Милый Дом был совсем крошечной фермой по сравнению с теми усадьбами, где она работала прежде. Мистер Гарнер, миссис Гарнер, она сама, Халле и четверо парней, трое из которых носили имя Поль, – вот почти и все обитатели Милого Дома. Миссис Гарнер напевала за работой; мистер Гарнер вел себя так, словно весь мир был для него игрушкой, которой ему необходимо всласть наиграться. Никто не требовал, чтобы она работала в поле – у мистера Гарнера со всеми полевыми работами справлялись пятеро парней (и ее Халле в их числе), – что она воспринимала как милость Божью, потому что все равно не выдержала бы этого. Вместе с Лилиан Гарнер, которая что-то напевала себе под нос, она готовила еду, консервировала овощи, стирала, гладила, делала свечи, шила одежду, варила мыло и сидр, кормила цыплят, свиней, собак и гусей, доила коров, сбивала масло, топила сало, растапливала плиту… В общем, ничего особенного. И никто ни разу ее не ударил, не сбил с ног.
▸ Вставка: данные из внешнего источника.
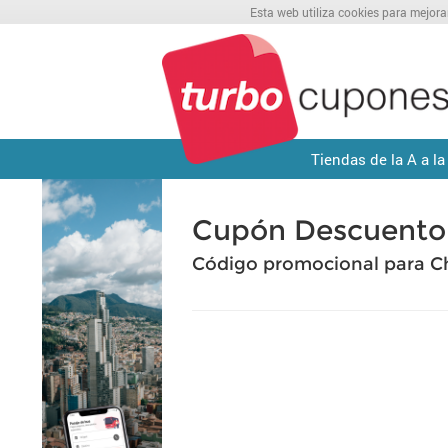
Esta web utiliza cookies para mejora
Tiendas de la A a la
Cupón Descuento
Código promocional para C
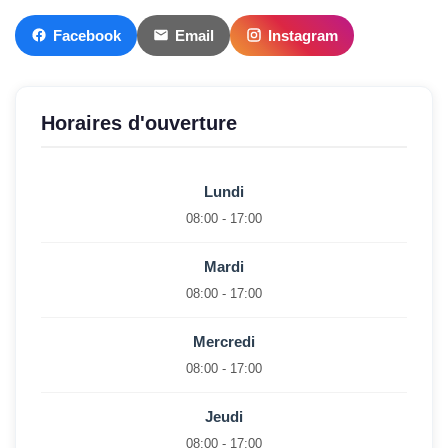
Facebook
Email
Instagram
Horaires d'ouverture
Lundi
08:00 - 17:00
Mardi
08:00 - 17:00
Mercredi
08:00 - 17:00
Jeudi
08:00 - 17:00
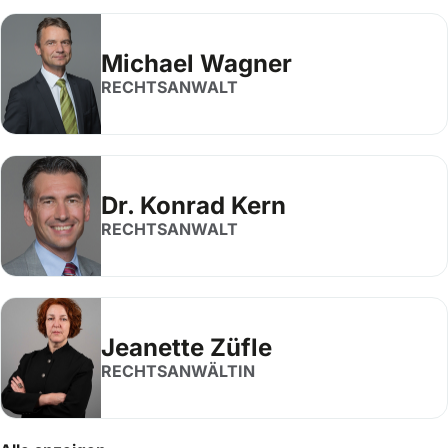
Michael Wagner
RECHTSANWALT
Dr. Konrad Kern
RECHTSANWALT
Jeanette Züfle
RECHTSANWÄLTIN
Бедро у нее болело постоянно – но она никогда никому не жаловалась. Только Халле, который всегда был рядом, знал, с каким трудом она ходит, знал, что в последние четыре года для того, чтобы лечь в постель или встать с нее, она поднимает больную ногу обеими руками. Именно поэтому он и затеял разговор с мистером Гарнером, как ему выкупить ее, чтобы она для разнообразия смогла посидеть и немного отдохнуть. Милый мальчик Единственный человек на свете, который сделал для нее что-то действительно стоящее: заплатил за нее своей работой, своей жизнью, а теперь вот и детей своих ей отдал, чьи голоса доносились до нее, пока она стояла среди грядок и раздумывала, что же это за темная сила движется сюда, носится в воздухе, примешиваясь к запаху всеобщего неодобрения. Нет, Милый Дом был, конечно, значительно лучше всех прочих мест. Еще бы. Но это было не так уж важно, потому что тоска жила у нее в сердце, в ее опустошенном сердце. Мучилась она, не зная, где похоронены ее дети, если они умерли, и что сталось с ними, если они живы, но все же знала о них больше, чем о себе самой, ибо никогда не было у нее карты, по которой находят дорогу к своей душе.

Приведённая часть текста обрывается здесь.